Report back each line of the records that contains the string "موسیقی".
◇ ◇ ◇ ◇ ◇
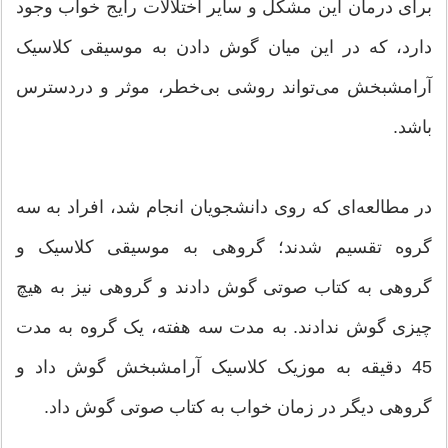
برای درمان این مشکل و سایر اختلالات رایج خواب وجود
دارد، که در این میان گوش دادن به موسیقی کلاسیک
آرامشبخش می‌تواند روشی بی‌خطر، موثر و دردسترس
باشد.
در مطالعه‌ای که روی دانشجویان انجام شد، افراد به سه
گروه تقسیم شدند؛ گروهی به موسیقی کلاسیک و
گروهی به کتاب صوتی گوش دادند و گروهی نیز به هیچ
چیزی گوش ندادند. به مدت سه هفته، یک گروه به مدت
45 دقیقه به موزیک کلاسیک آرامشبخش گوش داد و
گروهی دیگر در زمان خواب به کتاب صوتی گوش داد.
◇ ◇ ◇ ◇ ◇
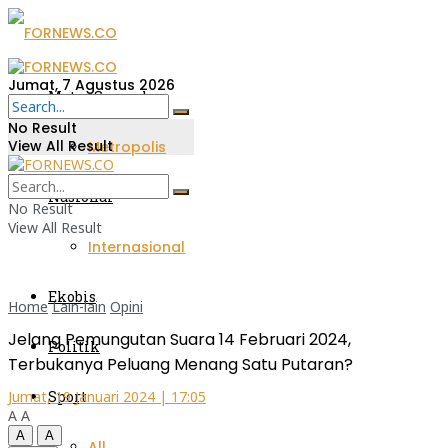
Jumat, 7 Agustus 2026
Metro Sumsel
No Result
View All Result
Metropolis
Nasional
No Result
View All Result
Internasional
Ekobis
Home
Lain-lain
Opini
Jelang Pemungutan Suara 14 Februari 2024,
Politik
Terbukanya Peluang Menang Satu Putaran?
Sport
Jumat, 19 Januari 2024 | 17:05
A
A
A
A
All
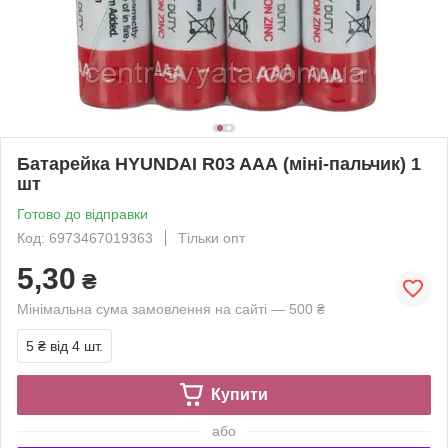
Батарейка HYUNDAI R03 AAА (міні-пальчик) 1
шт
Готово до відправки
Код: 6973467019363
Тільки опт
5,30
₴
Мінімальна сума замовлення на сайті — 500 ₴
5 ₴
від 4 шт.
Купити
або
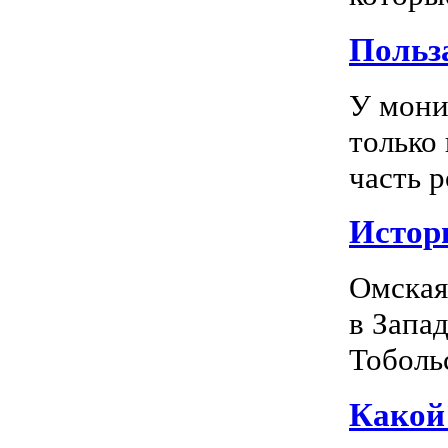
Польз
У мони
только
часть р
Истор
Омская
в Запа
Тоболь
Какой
◇ ◇ ◇ ◇ ◇
→ **Written response**:
دارد، که در این میان گوش دادن به موسیقی کلاسیک
گروه تقسیم شدند؛ گروهی به موسیقی کلاسیک و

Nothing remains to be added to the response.